● **Task objective**: Scan the data below and report how many lines include the word "złotych". Nothing else is wanted.
**** Input for this task
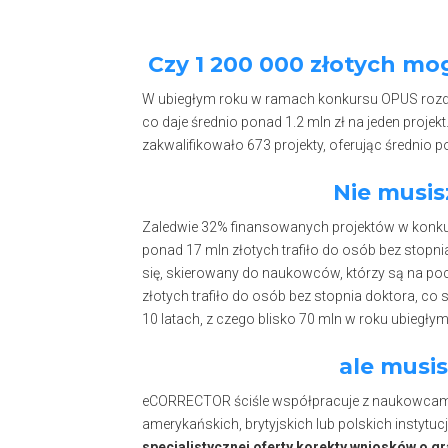
Czy 1 200 000 złotych mo
W ubiegłym roku w ramach konkursu OPUS rozd
co daje średnio ponad 1.2 mln zł na jeden proj
zakwalifikowało 673 projekty, oferując średnio po
Nie musis
Zaledwie 32% finansowanych projektów w konkur
ponad 17 mln złotych trafiło do osób bez stopni
się, skierowany do naukowców, którzy są na po
złotych trafiło do osób bez stopnia doktora, 
10 latach, z czego blisko 70 mln w roku ubiegły
ale musi
eCORRECTOR ściśle współpracuje z naukowcami,
amerykańskich, brytyjskich lub polskich instyt
specjalistycznej oferty korekty wniosków o gr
********
● **Response area**: 3